Beim Einchecken wurden wir informiert, dass wir von Nairobi zuerst nach Kisumu fliegen werden, um dort ein paar Passagiere zusteigen zu lassen. Auch der Pilot kündigte beim Abflug die Reise nach Kisumu an. Beim Landeanflug auf Kisumu stellte ich fest, dass die Gegend dort gar nicht so anders ist als rund um Eldoret. Minuten später sah ich das Flughafengebäude von Eldoret! Kurz und gut, nicht einmal der Pilot wusste so genau wohin er fliegen wollte…
Nach mehreren Jahren auf der Kasimingi Farm (ein Kinderheim welches an Sportler/Touristen Zimmer vermietet, damals unter der Führung von Kipchoge Kenio) lebte ich ab und zu auch bei Jürg Wirz. Dieser wohnt mittlerweile am Elgon View einen der besten Wohnlagen in dieser Gegend. Damals suchte ich den Kontakt zu den einheimischen Läufern. Und so stand ich ab und zu frühmorgens im Dunkeln und wartete.
In dieser Zeit lernte ich das Zeitsystem der Kenianer kennen. Machte man um 6 Uhr ab, konnte dies um 6 Uhr sein. Gut möglich war aber auch, dass sie erst um 6:59 Uhr auftauchten. Swiss-Timing ist hier immer noch ein Fremdwort!
Zur Olympiavorbereitung 2004 in Athen schlossen sich Christian Belz und ich der Trainingsgruppe von Jos Hermens in Kaptagat an. Im nahe gelegenen Kaptagat Hotel fanden wir die perfekte Unterkunft. Noch im selben Jahr lernte ich Claudio Berardelli kennen. Claudio war als Coach für Gabrielle Rosa’s Athleten zuständig. Ab 2005 lebte ich nunmehr zusammen mit Claudio in Kenia. Seit anfangs 2008 ist zudem Gabrielle’s Sohn Federico zuständig für mein internationales Management. Mit Claudio veränderte sich mein Leben in Kenia stark. Nun wartete ich nicht mehr im Dunkeln auf meine Trainingspartner, sondern ich konnte mit dem Coach zu den Trainings fahren. Und bekanntlich bestimmt ja der Coach wann und wo das Training beginnt. So trainierte ich die ersten Jahre unter Claudio vorwiegend in Kapsabet mit der Trainingsgruppe von Martin Lel. In den letzten beiden Jahren lief ich zunehmendes mehr mit der Gruppe von James Kwambei rund um Eldoret. Seit diesem Jahr steht das neue Camp von Claudio in Kaptagat. Ca. 500m vom Kaptagat Hotel entfernt schließt sich nun also der Kreis für mich seit 2004.

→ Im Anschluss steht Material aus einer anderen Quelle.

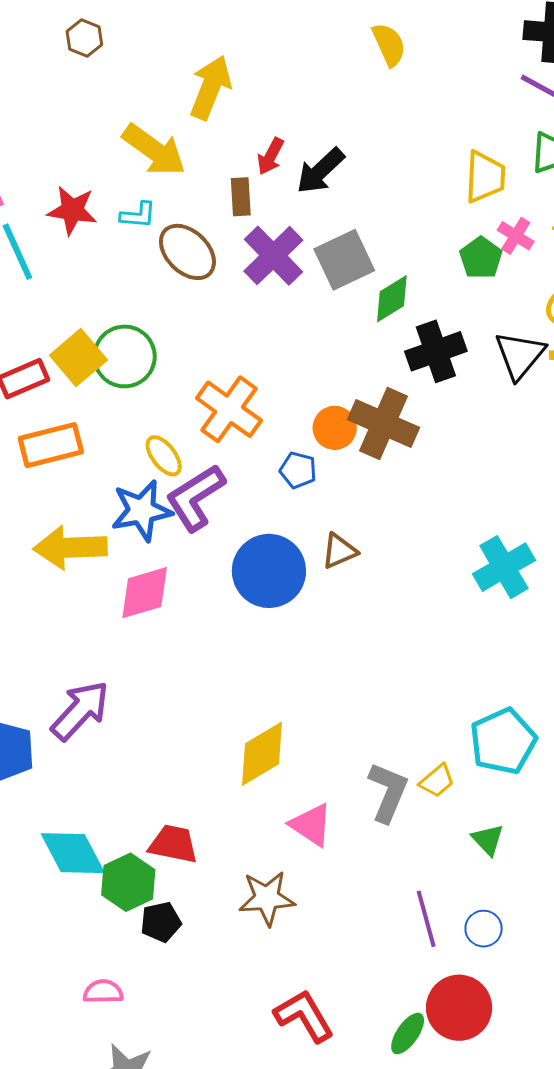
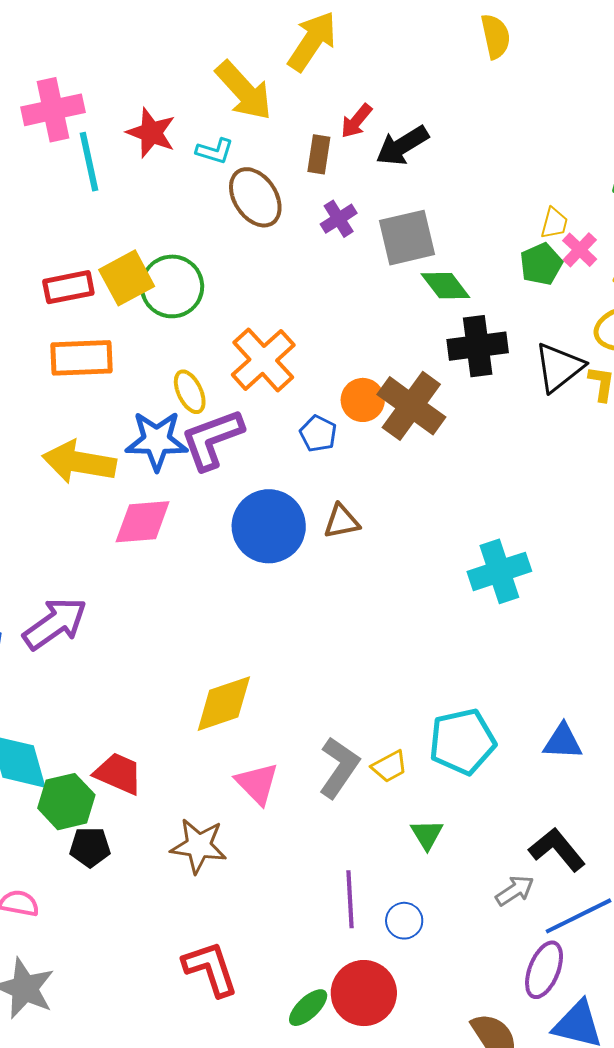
yellow trapezoid: (485, 177) -> (554, 223), moved, size x0.6
purple cross: (273, 256) -> (339, 219), size x0.6
green diamond: (392, 299) -> (445, 286), turned 72

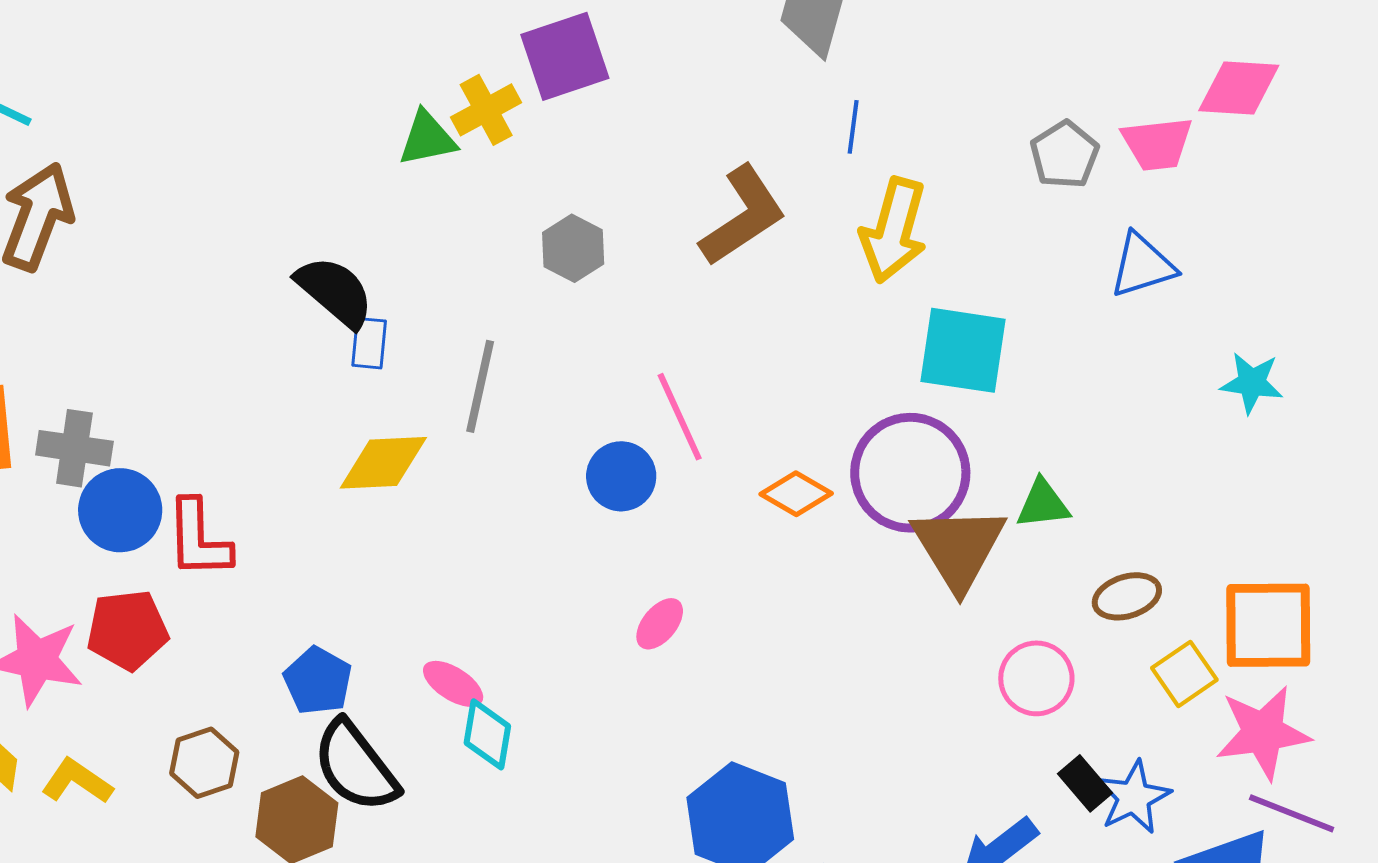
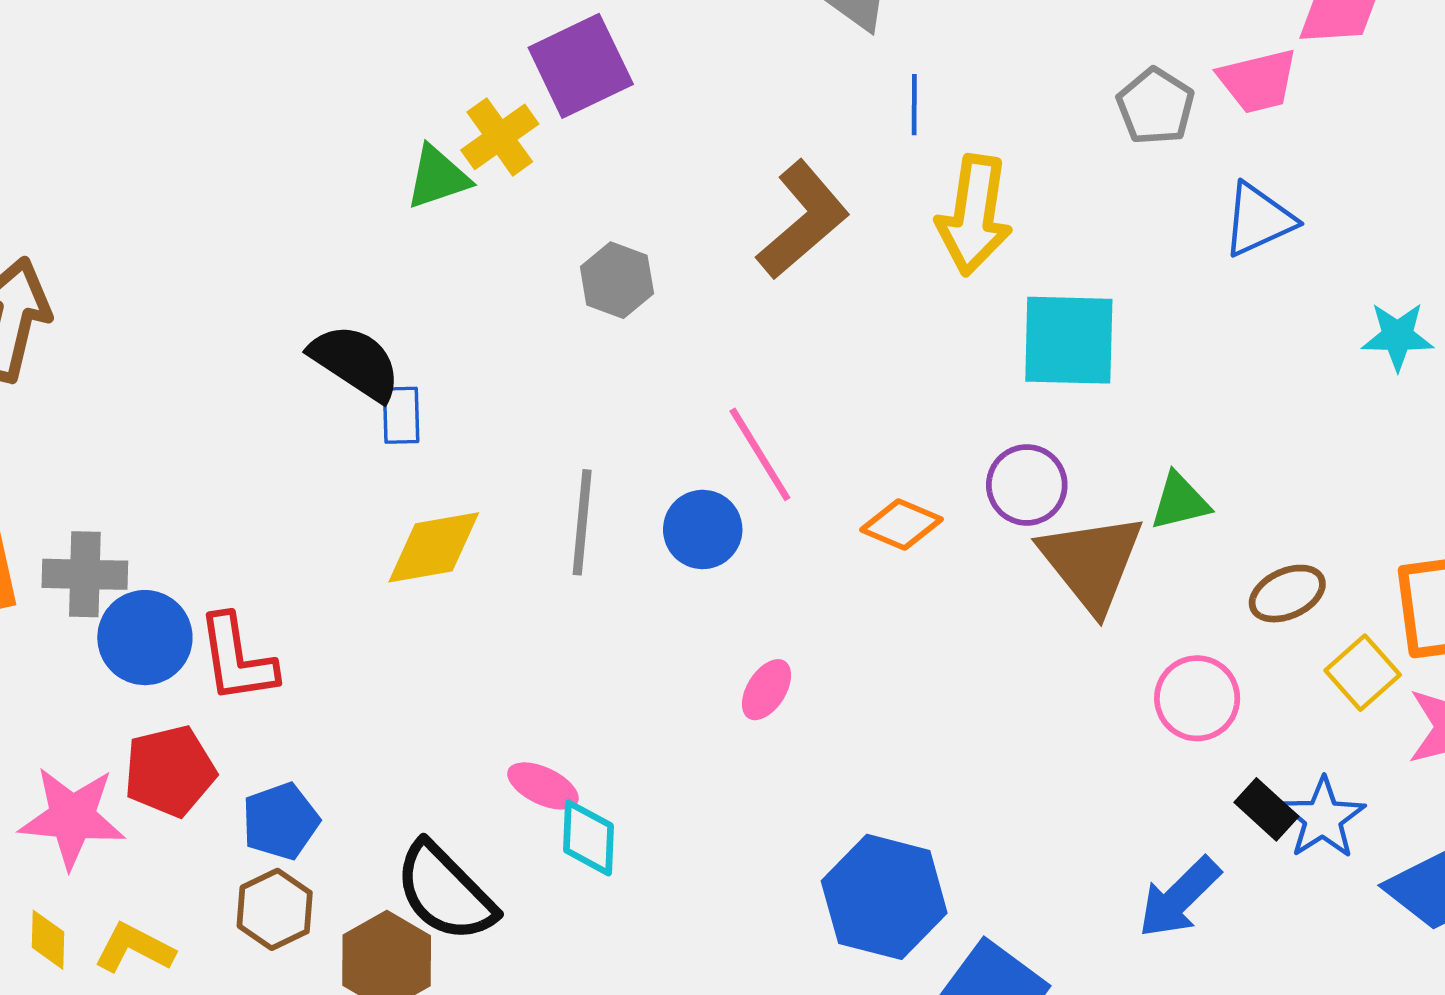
gray line: (480, 386) -> (582, 522), moved
purple circle: (910, 473) -> (1027, 485), size x0.6
blue pentagon: (318, 681) -> (280, 821), moved, turned 30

In diesem Jahr mietete ich zudem zum ersten Mal ein Auto in Kenia. Dies brachte noch mehr Flexibilität. So konnte ich mit den Jungs trainieren, wann immer ich wollte. Denn Claudio betreut ja immer noch die Gruppe in Kapsabet und verschieden MittelstreckenläuferInnen, so dass er nicht bei allen Trainings dabei ist.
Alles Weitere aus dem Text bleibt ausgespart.